BEGIN Extracted material

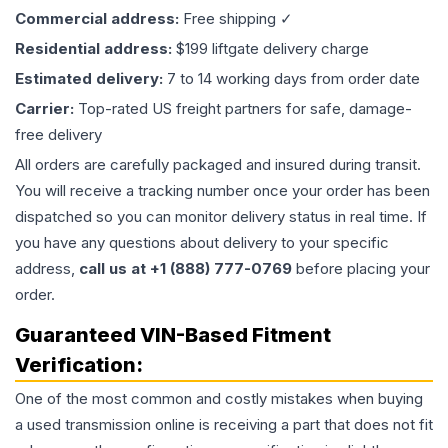
Commercial address:
Free shipping ✓
Residential address:
$199 liftgate delivery charge
Estimated delivery:
7 to 14 working days from order date
Carrier:
Top-rated US freight partners for safe, damage-
free delivery
All orders are carefully packaged and insured during transit.
You will receive a tracking number once your order has been
dispatched so you can monitor delivery status in real time. If
you have any questions about delivery to your specific
address,
call us at +1 (888) 777-0769
before placing your
order.
Guaranteed VIN-Based Fitment
Verification:
One of the most common and costly mistakes when buying
a used
transmission
online is receiving a part that does not fit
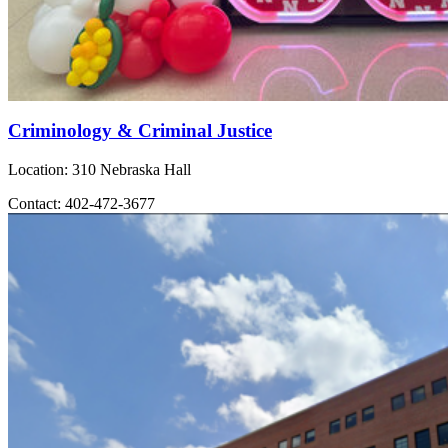
Criminology & Criminal Justice
Location: 310 Nebraska Hall
Contact: 402-472-3677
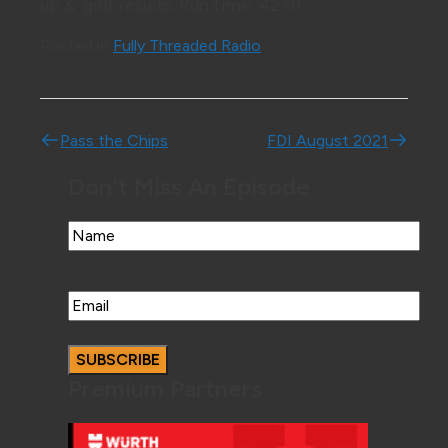
up & golf results. Run time: 42:01
Posted in
Fully Threaded Radio
Post navigation
Pass the Chips
FDI August 2021
Don't Miss An Episode
Name
Email
Premium Partners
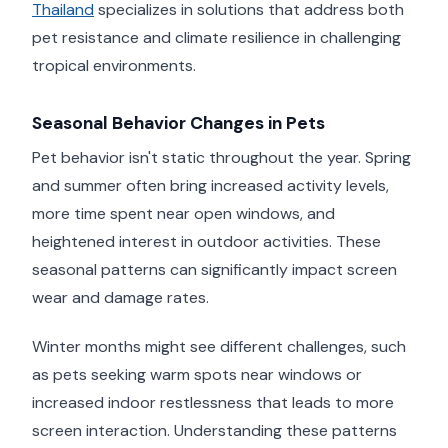
Thailand
specializes in solutions that address both
pet resistance and climate resilience in challenging
tropical environments.
Seasonal Behavior Changes in Pets
Pet behavior isn't static throughout the year. Spring
and summer often bring increased activity levels,
more time spent near open windows, and
heightened interest in outdoor activities. These
seasonal patterns can significantly impact screen
wear and damage rates.
Winter months might see different challenges, such
as pets seeking warm spots near windows or
increased indoor restlessness that leads to more
screen interaction. Understanding these patterns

END Extracted material

Requirement:
Repeat the listing verbatim without its pictures.

Exercise answer:
Commercial address:
Free shipping ✓
Residential address:
$199 liftgate delivery charge
Estimated delivery:
7 to 14 working days from order date
Carrier:
Top-rated US freight partners for safe, damage-
free delivery
All orders are carefully packaged and insured during transit.
You will receive a tracking number once your order has been
dispatched so you can monitor delivery status in real time. If
you have any questions about delivery to your specific
address,
call us at +1 (888) 777-0769
before placing your
order.
Guaranteed VIN-Based Fitment
Verification:
One of the most common and costly mistakes when buying
a used
transmission
online is receiving a part that does not fit
Criminology & Criminal Justice
Location: 310 Nebraska Hall
Contact: 402-472-3677
up & golf results. Run time: 42:01
Posted in
Fully Threaded Radio
Post navigation
Pass the Chips
FDI August 2021
Don't Miss An Episode
Name
Email
Premium Partners
Thailand
specializes in solutions that address both
pet resistance and climate resilience in challenging
tropical environments.
Seasonal Behavior Changes in Pets
Pet behavior isn't static throughout the year. Spring
and summer often bring increased activity levels,
more time spent near open windows, and
heightened interest in outdoor activities. These
seasonal patterns can significantly impact screen
wear and damage rates.
Winter months might see different challenges, such
as pets seeking warm spots near windows or
increased indoor restlessness that leads to more
screen interaction. Understanding these patterns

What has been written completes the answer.